O complexo mineiro foi calcorreado e nesta altura as minas existentes estão a ser inventariadas com o objetivo de mais tarde poder vir a ser criado um “um circuito para as pessoas poderem visitar algumas das mais interessantes”. Esse trilho terá que ser criado pela Câmara Municipal e ou pela Junta de Freguesia local, refere Manuel Luís Real, que considera ainda que o município deveria aproveitar melhor e até valorizar a antiga exploração de volfrâmio também do ponto de vista turístico.

“O complexo mineiro de Queirã é um ponto forte do concelho e acho que deveria ser melhorado e aproveitado este impulso para valorizar algum do património existente e que está relacionado com a arqueologia industrial, como é o caso da Bejanca que a prazo poderá ser uma grande mais-valia”, defende.

Monumentos variados

Para além das minas, em Queirã há ainda a realçar a existência de dois importantes castros (povoados), destacando-se o de Ribamá, que os arqueólogos consideram um dos principais “pontos de interesse” na freguesia tal como a ribeira onde está situado. Apesar de datar do final da Idade do Bronze, este castro foi também utilizado no período romano e na Idade Média, sendo que os achados feitos no local comprovam isso. “Encontrámos uma sepultura aberta na rocha no próprio castro.
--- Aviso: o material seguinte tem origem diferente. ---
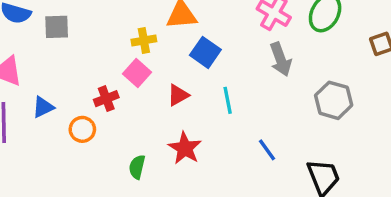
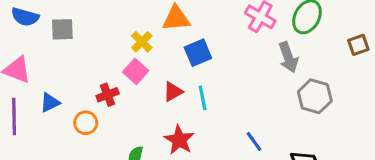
yellow cross: (144, 40) -> (142, 42), turned -35
blue square: (205, 52) -> (198, 53), turned 32
gray arrow: (281, 59) -> (288, 57), moved
cyan line: (228, 100) -> (203, 98), moved

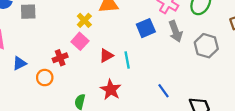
blue square: (198, 53) -> (146, 28), moved
gray arrow: (288, 57) -> (176, 31), moved
gray hexagon: (315, 96) -> (206, 46), moved

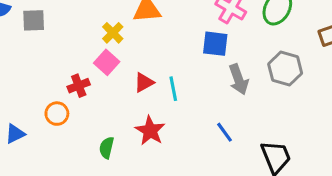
blue square: (146, 28) -> (215, 44), moved, turned 30
gray arrow: (176, 31) -> (239, 79), moved
blue triangle: (19, 63) -> (15, 134), moved

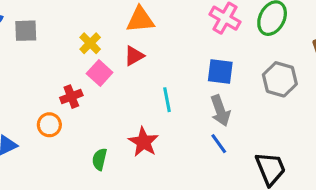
yellow cross: (113, 33) -> (90, 43), moved
blue square: (215, 44) -> (220, 71), moved
gray arrow: (239, 79) -> (220, 111), moved
red triangle: (144, 83) -> (134, 56), moved

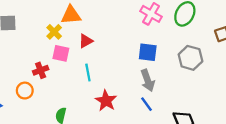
orange triangle: (140, 20) -> (71, 15), moved
pink square: (100, 73) -> (61, 53), turned -30
cyan line: (167, 100) -> (88, 73), moved
red star: (143, 142) -> (106, 101), moved

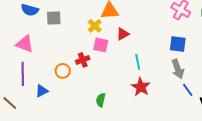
cyan line: (88, 73) -> (138, 62), moved
orange circle: (25, 91) -> (63, 71), moved
blue line: (147, 104) -> (188, 90), moved

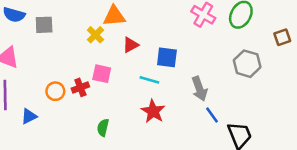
blue square: (178, 44) -> (167, 57), moved
pink square: (101, 45) -> (102, 74), moved
red cross: (83, 60) -> (80, 87), moved
cyan line: (138, 62) -> (149, 80), turned -63

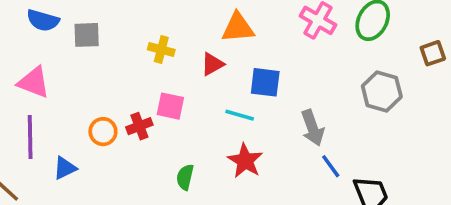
orange triangle: (114, 16) -> (238, 28), moved
yellow cross: (95, 35) -> (161, 50), turned -30
green semicircle: (103, 128) -> (185, 177), moved

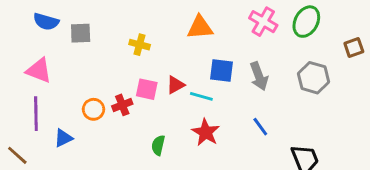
red triangle: (212, 64) -> (175, 85), moved
gray arrow: (313, 128) -> (259, 76), moved
blue line: (331, 166) -> (260, 127), moved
No interior encontrámos também uma plataforma bastante importante com uma mão ciclópica com pedras de grande qualidade que será da Idade Romana ou Alta Idade Média”, revela Manuel Luís Real.

Ainda na localidade, a equipa de investigadores envolvidos no projeto salienta a existência de dois dólmens, num dos quais foi encontrada a letra “R” da perdida Torre Medieval de Loumão os arqueológos acreditam ter encontrado uma das paredes da estrutura, destacando ainda a identificação de uma via romana e de dois sarcófagos numa necrópole. Numa pequena gruta foi descoberta uma lâmina de sílex que terá provavelmente 4500 anos.

É de tudo isto que Manuel Luís Real vai falar com as gentes de Queirã. A apresentação dos resultados do estudo está agendada para a próxima terça-feira, pelas 21h00, na sede da Junta de Freguesia.

“A decorrer desde 2016, o ‘Estudo do Património Histórico-Arqueológico de Vouzela’, tem feito consideráveis avanços no conhecimento do passado do concelho. Foram já identificadas várias centenas de estruturas ou sítios arqueológicos, desde a Pré-História à Idade Média, havendo também registos de alguns bens patrimoniais de época moderna considerados de especial relevância. Entre os sítios referenciados, há elementos já dados a conhecer por antigas investigações, mas a maioria encontra-se inédita”, salienta em comunicado a Câmara de Vouzela.